Yesterday, the UK’s Treasury Committee announced it’s latest inquiry: “are the UK’s financial sanctions on Russia working?”
Whether the sanctions are working hinges on what their goal. By the Committee’s standards, Britain’s sanctions will only have been successful if they’ve hampered Putin’s ability to fund his armed forces, raising the odds of Ukraine winning.
Suppose that’s the measure of success (and not, say, that the sanctions count as successful if they hamper Putin’s ability to fund his armed forces or if they indirectly deter China from invading Taiwan in the near future.) Here’s an equally important question: are the sanctions morally permissible?
I’m inclined to think they are, at least given four assumptions: that Russia’s invasion was unjust, that Ukraine winning is desirable, that Western sanctions—together with other policies—make it substantially more likely Ukraine wins, and that the sanctions—while burdensome—aren’t ridiculously burdensome on Russian citizens (and on innocent non-Russians whose economic fortunes are tied up with Russia’s).

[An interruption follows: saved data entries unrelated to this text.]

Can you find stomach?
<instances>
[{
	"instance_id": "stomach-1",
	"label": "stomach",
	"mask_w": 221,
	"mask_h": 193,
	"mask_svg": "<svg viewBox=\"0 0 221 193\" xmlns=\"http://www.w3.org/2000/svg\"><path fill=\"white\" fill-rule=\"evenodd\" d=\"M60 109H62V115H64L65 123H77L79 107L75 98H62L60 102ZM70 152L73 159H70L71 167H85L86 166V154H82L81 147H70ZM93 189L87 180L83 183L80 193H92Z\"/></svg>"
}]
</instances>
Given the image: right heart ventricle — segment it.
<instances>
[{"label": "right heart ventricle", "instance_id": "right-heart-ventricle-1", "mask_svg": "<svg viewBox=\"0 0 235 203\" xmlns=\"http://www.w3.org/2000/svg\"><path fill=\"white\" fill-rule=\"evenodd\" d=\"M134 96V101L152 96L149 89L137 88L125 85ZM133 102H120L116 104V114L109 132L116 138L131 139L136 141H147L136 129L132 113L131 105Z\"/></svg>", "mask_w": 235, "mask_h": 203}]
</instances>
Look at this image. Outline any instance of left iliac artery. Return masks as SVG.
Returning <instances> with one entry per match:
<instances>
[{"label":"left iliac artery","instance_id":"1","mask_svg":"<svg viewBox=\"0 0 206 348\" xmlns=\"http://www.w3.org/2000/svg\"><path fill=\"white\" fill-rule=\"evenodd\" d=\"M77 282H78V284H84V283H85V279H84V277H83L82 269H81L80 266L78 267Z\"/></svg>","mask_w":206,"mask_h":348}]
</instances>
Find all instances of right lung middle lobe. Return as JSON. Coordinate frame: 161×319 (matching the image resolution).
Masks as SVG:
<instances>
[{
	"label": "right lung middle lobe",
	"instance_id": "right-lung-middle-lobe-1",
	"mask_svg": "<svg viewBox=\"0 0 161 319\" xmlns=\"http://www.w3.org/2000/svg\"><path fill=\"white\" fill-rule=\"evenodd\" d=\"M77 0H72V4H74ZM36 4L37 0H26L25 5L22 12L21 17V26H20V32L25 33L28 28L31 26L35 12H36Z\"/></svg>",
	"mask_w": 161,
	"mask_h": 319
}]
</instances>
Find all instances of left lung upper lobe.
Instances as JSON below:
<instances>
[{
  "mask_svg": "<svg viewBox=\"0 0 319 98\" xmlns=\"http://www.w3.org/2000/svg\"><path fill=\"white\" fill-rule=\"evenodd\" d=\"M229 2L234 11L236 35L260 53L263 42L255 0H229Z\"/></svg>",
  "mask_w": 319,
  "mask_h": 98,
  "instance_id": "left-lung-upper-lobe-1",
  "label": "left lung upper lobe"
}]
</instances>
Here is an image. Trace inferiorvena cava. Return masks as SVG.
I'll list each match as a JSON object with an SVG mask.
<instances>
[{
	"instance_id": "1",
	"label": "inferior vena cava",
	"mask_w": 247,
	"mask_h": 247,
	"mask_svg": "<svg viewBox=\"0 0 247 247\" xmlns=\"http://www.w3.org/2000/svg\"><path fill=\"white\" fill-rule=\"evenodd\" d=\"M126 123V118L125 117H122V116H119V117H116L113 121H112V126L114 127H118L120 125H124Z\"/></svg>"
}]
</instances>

Begin with the bread and butter: targeted asset freezes against Russia’s state officials are trivially easy to justify. Officials who are actively, culpably complicit in an unjust war have forfeited their right to yachts, bank accounts, and other financial assets. If there’s even a small chance that asset freezes—coupled with other policies—will shorten the war/boost Ukraine’s chances, sanctioning state officials seems straightforwardly permissible.

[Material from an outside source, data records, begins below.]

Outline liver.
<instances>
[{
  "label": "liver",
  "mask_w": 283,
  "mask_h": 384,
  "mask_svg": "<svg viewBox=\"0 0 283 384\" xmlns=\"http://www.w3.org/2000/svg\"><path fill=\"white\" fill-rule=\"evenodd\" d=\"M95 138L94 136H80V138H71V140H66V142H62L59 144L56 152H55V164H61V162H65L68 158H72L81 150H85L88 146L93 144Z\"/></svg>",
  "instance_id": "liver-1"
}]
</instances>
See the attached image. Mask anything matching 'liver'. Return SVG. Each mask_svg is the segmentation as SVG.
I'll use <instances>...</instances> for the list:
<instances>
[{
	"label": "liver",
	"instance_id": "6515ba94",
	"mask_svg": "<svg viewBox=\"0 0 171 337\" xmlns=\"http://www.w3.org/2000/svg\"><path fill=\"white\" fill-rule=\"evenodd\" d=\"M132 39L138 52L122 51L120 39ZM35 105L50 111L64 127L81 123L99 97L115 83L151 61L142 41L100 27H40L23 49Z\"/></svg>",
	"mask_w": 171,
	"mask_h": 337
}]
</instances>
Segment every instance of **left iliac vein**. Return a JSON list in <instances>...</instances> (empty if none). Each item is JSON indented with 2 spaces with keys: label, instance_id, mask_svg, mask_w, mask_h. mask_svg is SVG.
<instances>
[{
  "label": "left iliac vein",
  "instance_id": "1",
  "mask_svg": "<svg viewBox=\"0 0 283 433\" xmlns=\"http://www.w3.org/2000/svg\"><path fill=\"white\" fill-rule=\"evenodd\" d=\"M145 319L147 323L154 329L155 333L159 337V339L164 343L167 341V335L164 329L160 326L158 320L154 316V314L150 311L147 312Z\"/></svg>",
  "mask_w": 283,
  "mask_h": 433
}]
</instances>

Sanctions that harm citizens, though, aren’t so easy to justify. Here’s a reasonable-looking argument:
If many/most Russian’s aren’t responsible for Russia’s invasion, sanctioning them violates their economic rights.
Many/most Russians aren’t responsible for Russia’s invasion.
Therefore, sanctioning them unjustly violates the economic rights of many/most Russians.
By my lights, premise (2) is pretty obvious. Even if you think the Russians who voted for Putin in 2018 are morally responsible for the Ukraine invasion—a claim I broadly deny—and that these Russians constituted a genuine electoral majority, there are still going to be many Russians who aren’t responsible by anyone’s metric.
Premise (1) is where the trouble starts. Consider the following example from philosopher Cecile Fabre, featuring—creatively—a defender named ‘Defender’, a rescuer named ‘Rescuer’, an attacker named ‘Attacker’, and a bystander named ‘Bystander’:
Suppose that Defender needs Rescuer’s help against Attacker’s lethal attack. Rescuer shoots at Attacker while running toward him, thereby knocking Bystander over. Bystander is under a duty to allow himself to be knocked over instead of stopping Rescuer in her tracks, thereby preventing her from saving Defender.1
Fabre’s verdict seems based. If someone is being unjustly attacked, and the only way you can stop the attack is by imposing a real but not-too-ridiculous cost on an innocent bystander (knocking them down, say, or hiking the price of their groceries), that seems fine to do.
Note, though, that the cost you’re allowed to impose on the innocent bystander can’t be ridiculously high. If the only way you can save someone from being unjustly attacked is to chop off an innocent bystander’s legs, or make them and their family destitute, it doesn’t seem like you’re allowed to do that, because it doesn’t seem like the bystander would be obligated to make themselves destitute or give up their legs—even to prevent someone’s murder.
This intuition in hand, the application to wide sanctions on Russia’s economy is obvious: an attacker—Russia—is unjustly killing/threatening to kill Ukrainians; the US, UK, and other sender states are trying to prevent future killings by way of wide economic sanctions, but an inevitable by-product of their sanctions policy is that innocent Russians are harmed.
Yet just as the innocent bystander in Fabre’s case is under an obligation to let the rescuer knock him down, ordinary Russians are under an obligation to take a moderate economic hit from Western sanctions. This makes it OK—in principle, at least—for the West to impose said sanctions, so long as they’re not too ridiculous.
Fabre, C. (2018). Economic statecraft: Human rights, sanctions, and conditionality. Harvard University Press. p. 58.
There is a fascinating parallel to this philosophical construction in the "Trading With The Enemy Act" of 1917, the law, modeled after the British law, since amended many times, that made possible the US sanctions regime (also a time of refreshing candor in the naming of Laws).
Congress authorized the taking of enemy property during war time (i.e. only the Defender may harm the Bystander, not some Rescuer). This was later amended to allow taking property of non-enemy countries and during peace time. To forestall Attackers-to-be, as it were.
There were debates on what the source of this authority is (what part of the Constitution), how much can be delegated to the President, what rights do the original property owners retain (does the Bystander have claims in the future) and so on.
A law review article from 1943 concludes with "Whether the form it took
was really necessary and expedient and politically wise, only the future will show. The enlightened character of the administration is an assurance of the prudent use of this extraordinary measure."